Appendix C — Data sets
The data sets used in this book are listed below in alphabetical order.
coffee-ratings.csv: Aroma and flavor grades for 1338 coffees rated in 2018. These data are originally from the Coffee Quality Database and was featured as part of the TidyTuesday data visualization challenge in July 2020.
- This data set is analyzed in Chapter 6.
fivethirtyeight-voters-data.csv: Voting frequency, political party affiliation, and demographic information for 5836 adults in the United States. The data were collected through an online poll conducted by Ipsos and was analyzed in the FiveThirtyEight article “Why Many Americans Don’t Vote” (Thomson-DeVeaux, Mithani, and Bronner 2020). The final sample only includes adults who were eligible to vote for at least four election cycles at time the data were collected in 2020.
- This data set is analyzed Section 13.1 and Section 13.3.
gss24-ai.csv: Demographic information, political leanings, and comfort with driverless vehicles for 1521 adults in the United States. The data were collected in the 2024 General Social Survey administered by National Science Foundation and is administered by National Opinion Research Center (NORC) at the University of Chicago. The data were collected through a combination of online surveys and in-person interviews.
- This data set is analyzed in Chapter 11 and Chapter 12.
lemurs-repeated-measures.csv: Weight, age, and other characteristics for 248 lemurs living at the Duke Lemur Center at the time the data were collected. The data were originally analyzed in Zehr et al. (n.d.) and featured as part of the TidyTuesday data visualization challenge in August 2021. The data set includes the lemurs’ measurements from ages 1 to 24, so there can be multiple measurements for an individual lemur. There are 3715 total observations in the data.
- This data set is analyzed in Section 13.2.
lemurs-sample-young.csv: Weight, age, and other characteristics for 252 lemurs age 24 months or younger living at the Duke Lemur Center at the time the data were collected. The data were originally analyzed in Zehr et al. (n.d.) and featured as part of the TidyTuesday data visualization challenge in August 2021. There is one observation for each lemur.
life-expectancy-data.csv: Information about life expectancy, healthcare, and other societal factors for 140 countries. The data set was obtained from Zarulli et al. (2021) and includes data from the Human Development Database and the World Health Organization.
- This data set is analyzed in Chapter 1.
movie-scores.csv: Critics and audience scores on Rotten Tomatoes for 146 movies released 2014 - 2015. This data set is adapted from the
fandangodata frame in the fivethirtyeight R package (Kim, Ismay, and Chunn 2018).- This data set is analyzed in Chapter 4.
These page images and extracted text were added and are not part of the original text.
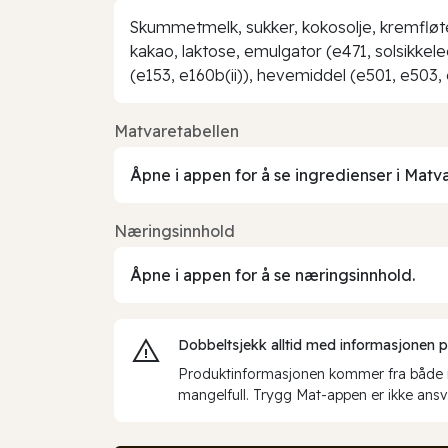
Skummetmelk, sukker, kokosolje, kremfløte
kakao, laktose, emulgator (e471, solsikkelec
(e153, e160b(ii)), hevemiddel (e501, e503,
Matvaretabellen
Åpne i appen for å se ingredienser i Matv
Næringsinnhold
Åpne i appen for å se næringsinnhold.
Dobbeltsjekk alltid med informasjonen på 
Produktinformasjonen kommer fra både int
mangelfull. Trygg Mat-appen er ikke ansva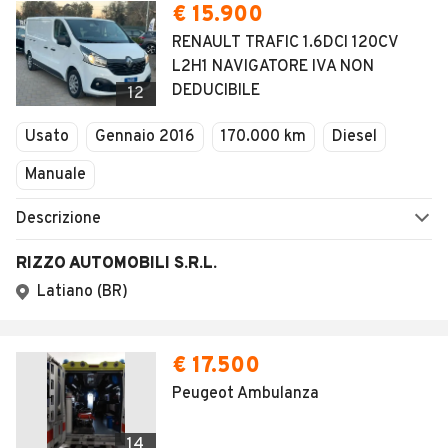
€ 15.900
RENAULT TRAFIC 1.6DCI 120CV
L2H1 NAVIGATORE IVA NON
DEDUCIBILE
12
Usato
Gennaio 2016
170.000 km
Diesel
Manuale
Descrizione
RIZZO AUTOMOBILI S.R.L.
Latiano (BR)
€ 17.500
Peugeot Ambulanza
14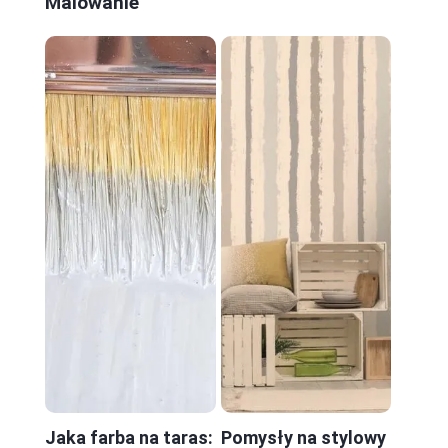
Malowanie
Jaka farba na taras:
Pomysły na stylowy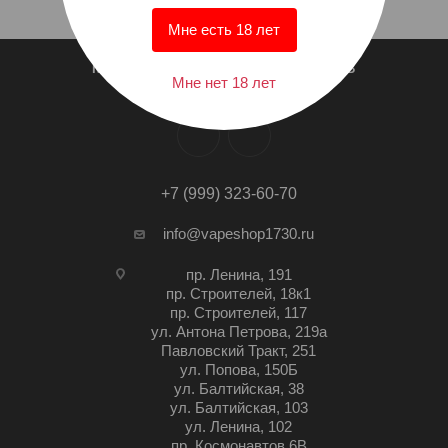
Мне есть 18 лет
КТО МЫ?
СПИСОК МАГАЗИНОВ
Мне нет 18 лет
+7 (999) 323-60-70
info@vapeshop1730.ru
пр. Ленина, 191
пр. Строителей, 18к1
пр. Строителей, 117
ул. Антона Петрова, 219а
Павловский Тракт, 251
ул. Попова, 150Б
ул. Балтийская, 38
ул. Балтийская, 103
ул. Ленина, 102
пр. Космонавтов 6В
ncaa-basketball-DI-2023-2024.csv: Total expenditure on basketball programs and other features of 355 Division I NCAA colleges and universities in the 2023 - 2024 academic year. The data were collected from the Equity in Athletics Data Analysis (EADA) tool from the Office of Postsecondary Education in the United States Department of Education (ope.ed.gov/athletics).
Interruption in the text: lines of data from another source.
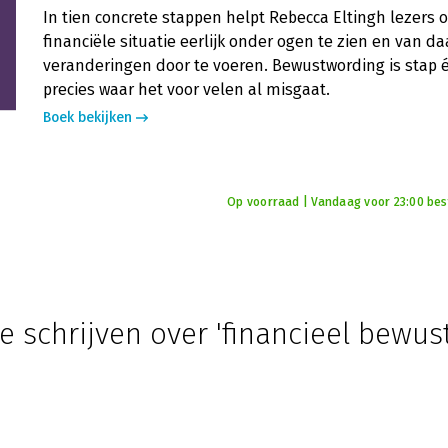
In tien concrete stappen helpt Rebecca Eltingh lezers
financiële situatie eerlijk onder ogen te zien en van 
veranderingen door te voeren. Bewustwording is stap 
precies waar het voor velen al misgaat.
Boek bekijken
Op voorraad | Vandaag voor 23:00 best
e schrijven over 'financieel bewust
- This data set is analyzed in Chapter 9 and Section 13.3.
parks.csv: Total expenditure per resident and number of playgrounds per 10,000 residents in 97 of the most populated cities in the United States in 2020. These data were originally analyzed in the 2021 report Parks and an Equitable Recovery (The Trust for Public Land 2021) from the Trust for Public Land. It was featured as part of the TidyTuesday data visualization challenge in June 2021.
- This data set is analyzed in Chapter 5.
penguins: Measurements and other features of 344 penguins at Palmer Station in Antarctica. The data were collected by Dr. Kristen Gorman with the Palmer Station Long Term Ecological Research Program. It is available in the palmerpenguins R package (Horst, Hill, and Gorman 2020).
- This data set is analyzed in Chapter 2.
project-ace-data.csv: Demographic information, Project ACE (Action for Equity) participation, and educational outcomes for 1300 high school students in the United States. The data were obtained from Evans, Perez, and Morera (2025).
- This data set is analyzed in Section 13.4.
recipes.csv: Author, cook time, serving size, and other features of 2218 recipes published on Allrecipes.com between 2009 and 2025. The data is modified from the
cuisinesdata frame in the tastyR R package (Mubia 2025). The data were originally scraped from Allrecipes.com by Brian Mubia.- This data set is analyzed in Chapter 3.
spotify-songs-sample.csv: Music features of 3000 songs on Spotify, a music streaming platform. The data are a subset of data originally analyzed in Pavlik (2019). It was featured as part of the TidyTuesday data visualization challenge (Community 2024) in January 2020.
- This data set is analyzed in Chapter 10.